DESCRIPTION OF THE TASK: Locate the lines of the listing below that hold "хэлийг", then copy each of them.

EXERCISE DATA:
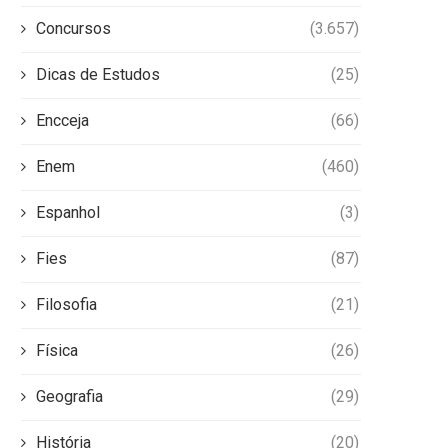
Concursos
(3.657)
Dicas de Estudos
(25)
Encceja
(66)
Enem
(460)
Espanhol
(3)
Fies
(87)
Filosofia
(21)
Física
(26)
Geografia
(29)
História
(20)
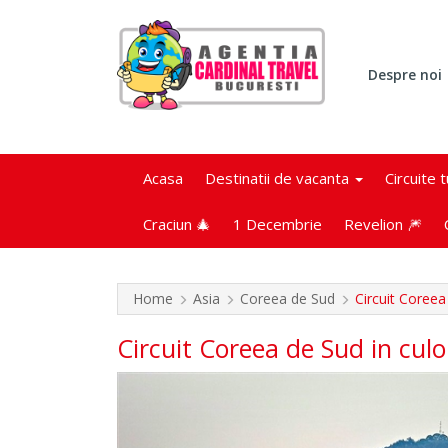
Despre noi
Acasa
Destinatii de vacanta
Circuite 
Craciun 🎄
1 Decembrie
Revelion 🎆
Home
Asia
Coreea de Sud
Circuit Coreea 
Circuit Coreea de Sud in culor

...

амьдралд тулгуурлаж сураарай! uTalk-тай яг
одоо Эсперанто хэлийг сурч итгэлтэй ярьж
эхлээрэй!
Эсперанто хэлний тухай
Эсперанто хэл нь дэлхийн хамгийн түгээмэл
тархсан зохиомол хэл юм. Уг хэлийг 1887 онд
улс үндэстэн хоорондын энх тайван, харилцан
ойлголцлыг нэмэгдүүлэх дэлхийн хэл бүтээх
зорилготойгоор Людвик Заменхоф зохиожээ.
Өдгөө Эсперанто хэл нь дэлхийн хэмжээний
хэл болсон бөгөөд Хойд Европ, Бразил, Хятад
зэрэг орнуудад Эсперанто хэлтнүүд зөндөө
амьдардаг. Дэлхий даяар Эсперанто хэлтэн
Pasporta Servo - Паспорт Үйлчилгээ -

...

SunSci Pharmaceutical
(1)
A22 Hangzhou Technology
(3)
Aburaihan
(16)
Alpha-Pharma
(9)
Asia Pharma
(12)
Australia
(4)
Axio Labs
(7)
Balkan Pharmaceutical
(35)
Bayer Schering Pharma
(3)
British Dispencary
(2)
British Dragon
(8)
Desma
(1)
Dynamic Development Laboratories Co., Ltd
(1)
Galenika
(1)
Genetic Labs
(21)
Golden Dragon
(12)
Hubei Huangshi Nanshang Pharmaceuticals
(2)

WRITTEN SOLUTION:
одоо Эсперанто хэлийг сурч итгэлтэй ярьж
тархсан зохиомол хэл юм. Уг хэлийг 1887 онд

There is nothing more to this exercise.